We look to the K-MAX as a specific testament to the Army, Navy, and Air Force’s interest in unmanned tactical airlift platforms. As part of a $45.8 million dollar contract, Lockheed Martin and Kaman Aerospace Corporation successfully deployed three optionally manned K-MAX helicopters to Afghanistan in 2011 (Lamothe 2014; Lockheed Martin 2018). During their 2-year deployment, the K-MAX helicopters were used by Marines in a tactical airlift role to decrease the number of ground convoys necessary, especially in hazardous areas. Over the duration of the deployment, the K-MAX was used by the Marines to deliver 4.5 million pounds of supplies, moving 15 tons per day over 1700 resupply missions in just 2 years of operation (Lockheed Martin 2018). The Washington Post (Lamothe 2014) reported that “the Marines raved about [the K-MAX’s] utility and dependability” despite one of the three helicopters crashing (with no injuries).

The K-MAX’s performance laid the groundwork for unmanned tactical airlift to become a reality in today’s warfare. With this operational implementation, a capability gap exists regarding how to best apply these CUAV assets in a combat environment. This research sought to fill this gap by informing the development of tactics, techniques, and procedures for optimal utilization of CUAV resources for commanders in the field. Proper utilization of CUAVs will prolong the lifespan of the CUAV and increase its utility. By providing procedures for sustaining units via CUAV, we provide decision makers with a potentially lifesaving tool. Although no combat environment will perfectly match the computational example provided in this paper, decision makers can create their own threat maps and inputs to gain an understanding of a near-optimal policy for deployment of their CUAV resources. Even if the policy is not followed exactly, it will provide a framework for understanding how the CUAVs should be deployed and their expected lifespan, allowing these commanders to better utilize their tactical airlift capabilities.

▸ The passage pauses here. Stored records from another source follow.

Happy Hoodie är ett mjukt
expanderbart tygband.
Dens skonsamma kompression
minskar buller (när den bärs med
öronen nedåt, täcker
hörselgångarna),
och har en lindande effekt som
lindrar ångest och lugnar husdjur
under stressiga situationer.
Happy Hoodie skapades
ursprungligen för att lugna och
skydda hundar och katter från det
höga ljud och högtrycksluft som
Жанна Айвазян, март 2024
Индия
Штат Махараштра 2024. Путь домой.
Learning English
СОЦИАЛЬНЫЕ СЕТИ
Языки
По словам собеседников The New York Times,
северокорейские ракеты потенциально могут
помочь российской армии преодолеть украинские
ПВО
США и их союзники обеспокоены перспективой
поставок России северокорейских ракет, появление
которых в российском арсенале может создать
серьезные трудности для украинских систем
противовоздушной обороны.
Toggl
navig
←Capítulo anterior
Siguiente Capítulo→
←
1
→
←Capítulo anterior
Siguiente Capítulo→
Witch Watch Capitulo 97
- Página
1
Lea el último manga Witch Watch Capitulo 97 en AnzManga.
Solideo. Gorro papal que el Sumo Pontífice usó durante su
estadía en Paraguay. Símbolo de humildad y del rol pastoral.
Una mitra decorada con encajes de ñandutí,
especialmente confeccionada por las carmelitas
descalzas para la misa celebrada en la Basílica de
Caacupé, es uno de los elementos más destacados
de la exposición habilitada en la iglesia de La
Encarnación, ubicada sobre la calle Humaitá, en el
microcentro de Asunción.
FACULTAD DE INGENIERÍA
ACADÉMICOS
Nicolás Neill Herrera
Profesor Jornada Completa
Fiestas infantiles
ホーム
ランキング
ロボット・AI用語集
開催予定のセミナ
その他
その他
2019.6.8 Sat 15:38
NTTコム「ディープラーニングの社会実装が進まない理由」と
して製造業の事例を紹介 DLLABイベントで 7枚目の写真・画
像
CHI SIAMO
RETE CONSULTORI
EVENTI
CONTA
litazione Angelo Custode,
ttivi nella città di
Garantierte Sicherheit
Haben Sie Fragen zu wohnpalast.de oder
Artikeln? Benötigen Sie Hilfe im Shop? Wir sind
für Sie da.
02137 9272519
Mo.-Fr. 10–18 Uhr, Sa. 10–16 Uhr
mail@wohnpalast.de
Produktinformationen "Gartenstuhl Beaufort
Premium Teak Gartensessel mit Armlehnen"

The ADP algorithm developed to solve the MILIRP with direct delivery provides a policy for the allocation of CUAV assets to resupply a battalion-sized Army unit. The ADP policy was shown to be successful in outperforming the benchmark policy for categorical levels of selected problem features. Experimentation on algorithmic features allowed for the conclusion that the ADP policy improves when high numbers of inner loops are utilized with instrumental variables and smoothing. In terms of problem features, the ADP policy’s performance decreases when a large number of COPs is involved, but the ADP approach is robust to changes in other problem features. Specific combinations of inputs resulted in up to 71% of supplies being delivered via air line of communication over a 1-month horizon, 65% over a 2-month horizon, and 57% over a 3-month horizon.

There are several areas for future research on the MILIRP. In terms of formulating the problem, the addition of supply classes would increase the granularity of the problem and more accurately represent the Army’s real-world resupply procedures. Additional insight can be gained by modeling demand differently. In lieu of a deterministic consumption rate of supply at each combat outpost, further study is warranted with demands of a stochastic nature. Finally, we explore only a single ADP algorithm for determining a resupply policy; exploration of alternative ADP algorithms may yield results that scale better than the results gained from the API LSTD algorithm implemented herein.